Given data Block Start
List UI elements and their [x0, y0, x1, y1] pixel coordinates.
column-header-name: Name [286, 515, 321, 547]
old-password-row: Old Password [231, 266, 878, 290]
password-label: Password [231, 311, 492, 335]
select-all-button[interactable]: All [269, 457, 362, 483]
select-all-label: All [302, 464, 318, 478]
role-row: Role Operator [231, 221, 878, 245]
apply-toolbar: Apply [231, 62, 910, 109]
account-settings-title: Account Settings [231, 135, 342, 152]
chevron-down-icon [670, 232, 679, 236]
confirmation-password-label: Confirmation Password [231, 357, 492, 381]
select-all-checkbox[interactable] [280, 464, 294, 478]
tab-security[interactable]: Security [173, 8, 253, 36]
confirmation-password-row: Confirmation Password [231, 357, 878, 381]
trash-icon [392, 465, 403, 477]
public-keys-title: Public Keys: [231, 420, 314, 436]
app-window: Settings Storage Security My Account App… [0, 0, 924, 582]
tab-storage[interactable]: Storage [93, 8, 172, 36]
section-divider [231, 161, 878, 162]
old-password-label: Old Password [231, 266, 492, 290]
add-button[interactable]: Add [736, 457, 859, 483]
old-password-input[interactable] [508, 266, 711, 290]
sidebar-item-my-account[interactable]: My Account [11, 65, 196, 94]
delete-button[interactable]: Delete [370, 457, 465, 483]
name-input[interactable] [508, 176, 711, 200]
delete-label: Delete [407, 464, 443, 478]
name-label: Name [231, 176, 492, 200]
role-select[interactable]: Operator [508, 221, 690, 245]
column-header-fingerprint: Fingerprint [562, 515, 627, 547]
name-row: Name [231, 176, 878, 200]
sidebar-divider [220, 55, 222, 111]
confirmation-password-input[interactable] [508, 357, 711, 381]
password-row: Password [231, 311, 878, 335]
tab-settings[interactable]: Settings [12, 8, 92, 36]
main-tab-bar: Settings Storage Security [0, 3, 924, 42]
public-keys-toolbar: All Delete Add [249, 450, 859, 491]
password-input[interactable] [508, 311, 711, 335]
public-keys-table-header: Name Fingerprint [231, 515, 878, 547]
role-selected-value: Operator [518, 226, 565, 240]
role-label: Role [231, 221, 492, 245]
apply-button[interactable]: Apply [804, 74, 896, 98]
Given data Block End
» **Problem requirements**:
Pull out every line of the entries that includes the word "column".

» **Response box**:
column-header-name: Name [286, 515, 321, 547]
column-header-fingerprint: Fingerprint [562, 515, 627, 547]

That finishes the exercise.